Two Realities, One Heartbeat

The space around them began to resonate with a new rhythm—a dual pulse that gradually merged into one. Elias felt it echo through him, then through Selence.

Rhelon gasped softly.

“I hear you,” he said. “Both of you.”

Not as voices.

As patterns.

“I don’t know which world I belong to,” he admitted.

Selence knelt before him, meeting his gaze. “You belong to the one you choose.”

Rhelon hesitated. “What if I choose wrong?”

Elias smiled sadly. “Then you’ll remember why.”

The fragment flared once—acknowledging the truth in that answer.

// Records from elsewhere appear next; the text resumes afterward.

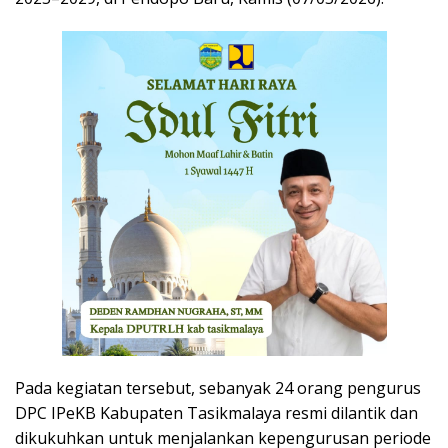
Pada kegiatan tersebut, sebanyak 24 orang pengurus
DPC IPeKB Kabupaten Tasikmalaya resmi dilantik dan
dikukuhkan untuk menjalankan kepengurusan periode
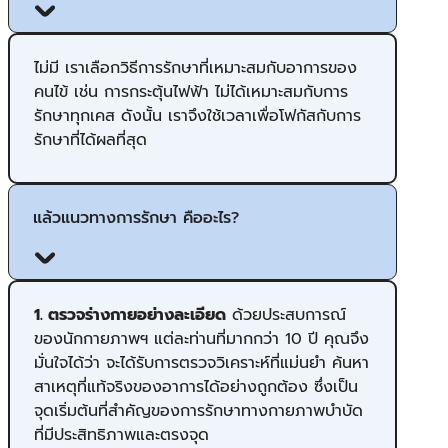
ไม่มี เราเลือกวิธีการรักษาที่เหมาะสมกับอาการของ
คนไข้ เช่น การกระตุ้นไฟฟ้า ไม่ได้เหมาะสมกับการ
รักษาทุกเคส ดังนั้น เราจึงใช้เวลาเพื่อโฟกัสกับการ
รักษาที่ได้ผลที่สุด
แล้วแนวทางการรักษา คืออะไร?
1. ตรวจร่างกายอย่างละเอียด
ด้วยประสบการณ์
ของนักกายภาพฯ แต่ละท่านที่มากกว่า 10 ปี คุณจึง
มั่นใจได้ว่า จะได้รับการตรวจวิเคราะห์ที่แม่นยำ ค้นหา
สาเหตุที่แท้จริงของอาการได้อย่างถูกต้อง ซึ่งเป็น
จุดเริ่มต้นที่สำคัญของการรักษาทางกายภาพบำบัด
ที่มีประสิทธิภาพและตรงจุด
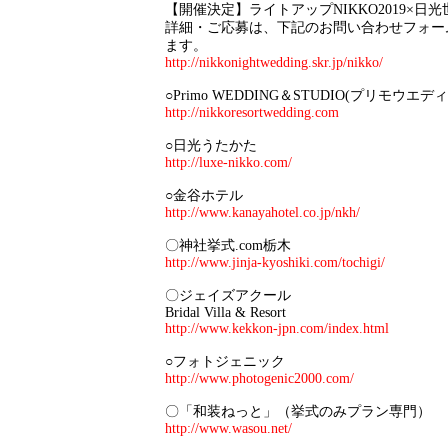
【開催決定】ライトアップNIKKO2019×日光世界遺
詳細・ご応募は、下記のお問い合わせフォー
ます。
http://nikkonightwedding.skr.jp/nikko/
○Primo WEDDING＆STUDIO(プリモウエ
http://nikkoresortwedding.com
○日光うたかた
http://luxe-nikko.com/
○金谷ホテル
http://www.kanayahotel.co.jp/nkh/
〇神社挙式.com栃木
http://www.jinja-kyoshiki.com/tochigi/
〇ジェイズアクール
Bridal Villa & Resort
http://www.kekkon-jpn.com/index.html
○フォトジェニック
http://www.photogenic2000.com/
〇「和装ねっと」（挙式のみプラン専門）
http://www.wasou.net/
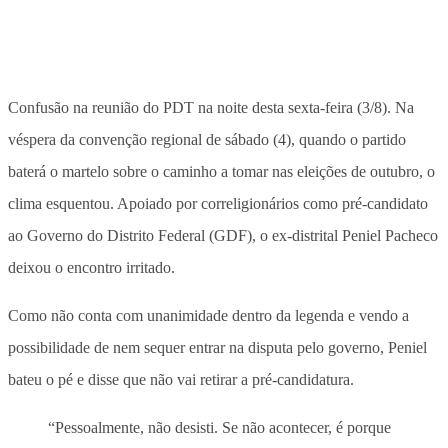
Confusão na reunião do PDT na noite desta sexta-feira (3/8). Na
véspera da convenção regional de sábado (4), quando o partido
baterá o martelo sobre o caminho a tomar nas eleições de outubro, o
clima esquentou. Apoiado por correligionários como pré-candidato
ao Governo do Distrito Federal (GDF), o ex-distrital Peniel Pacheco
deixou o encontro irritado.
Como não conta com unanimidade dentro da legenda e vendo a
possibilidade de nem sequer entrar na disputa pelo governo, Peniel
bateu o pé e disse que não vai retirar a pré-candidatura.
“Pessoalmente, não desisti. Se não acontecer, é porque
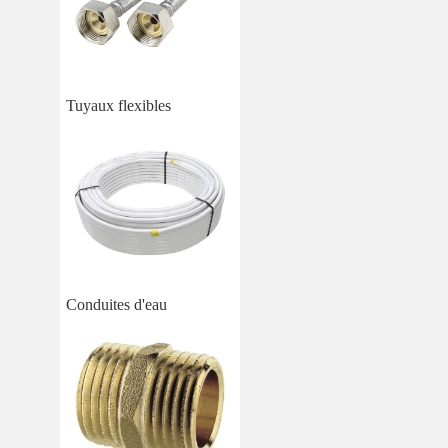
Tuyaux flexibles
Conduites d'eau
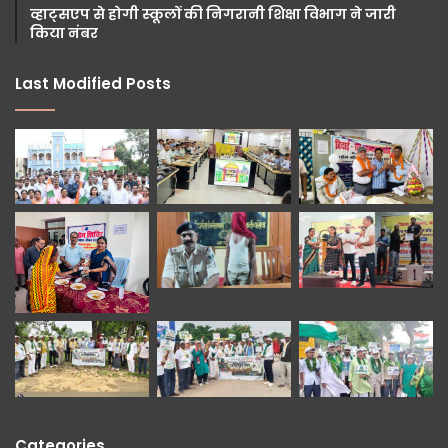
व्हाट्सएप से होगी स्कूलों की निगरानी शिक्षा विभाग ने जारी
किया नंबर
Last Modified Posts
Categories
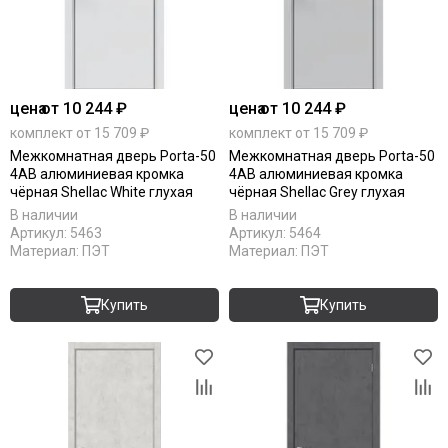
цена
от 10 244 ₽
цена
от 10 244 ₽
комплект от 15 709 ₽
комплект от 15 709 ₽
Межкомнатная дверь Porta-50
Межкомнатная дверь Porta-50
4AB алюминиевая кромка
4AB алюминиевая кромка
чёрная Shellac White глухая
чёрная Shellac Grey глухая
В наличии
В наличии
Артикул:
5463
Артикул:
5464
Материал:
ПЭТ
Материал:
ПЭТ
Купить
Купить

Beyond them, the layers of reality began to respond. Distant reflections appeared—worlds slightly out of sync, brushing against one another like overlapping dreams.

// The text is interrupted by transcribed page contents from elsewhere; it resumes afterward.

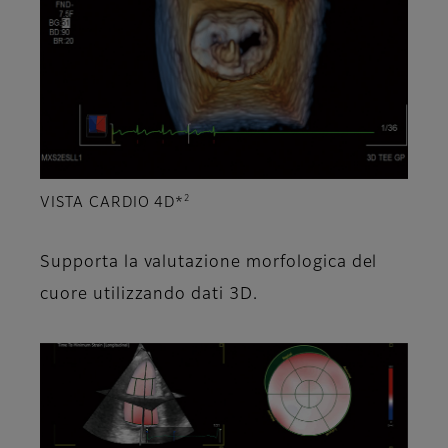
2
VISTA CARDIO 4D*
Supporta la valutazione morfologica del
cuore utilizzando dati 3D.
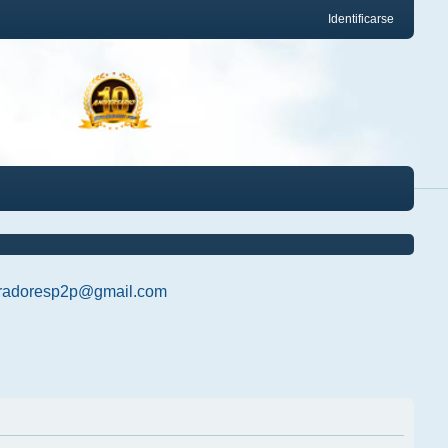
Identificarse
radoresp2p@gmail.com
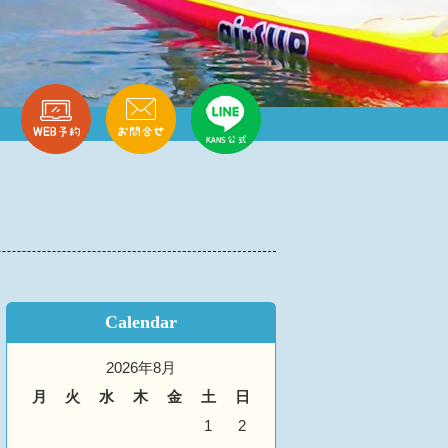
Calendar
2026年8月
月
火
水
木
金
土
日
1
2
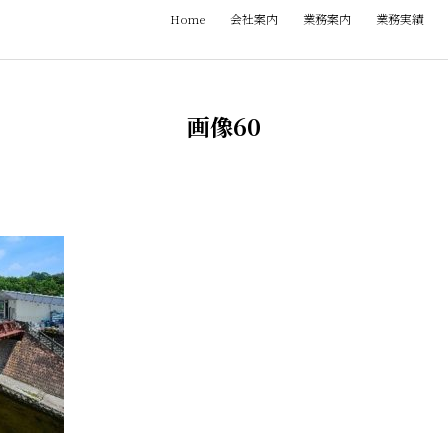
Home
会社案内
業務案内
業務実績
画像60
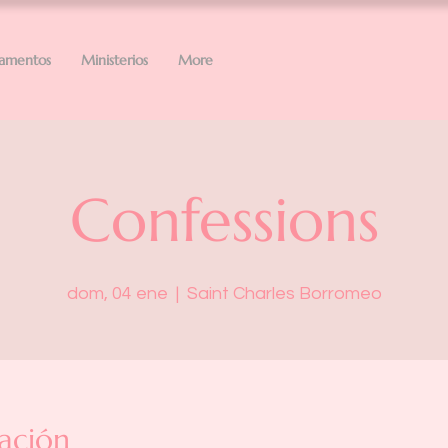
ramentos
Ministerios
More
Confessions
dom, 04 ene
  |  
Saint Charles Borromeo
ación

Elias felt a familiar unease return.

“This is how it begins,” he said. “The echoes.”

Selence nodded. “The War of Echoed Realities.”

Rhelon looked between them, fear and wonder entwined. “Is it my fault?”

“No,” Elias said firmly. “It’s your inheritance.”

The First Step Toward Becoming

The space started to pull away, gently but insistently.

The Inheritance Fragment detached from Rhelon, hovering briefly before dissolving into his form—no longer an object, but a state of being.

“You won’t remember this moment clearly,” Selence told him. “Not yet.”

Rhelon frowned. “Then how will I find you?”

Elias placed a hand over his heart, mirroring Rhelon’s earlier gesture.

“You already have,” he said.

The light surged, separating them—not violently, but with purpose.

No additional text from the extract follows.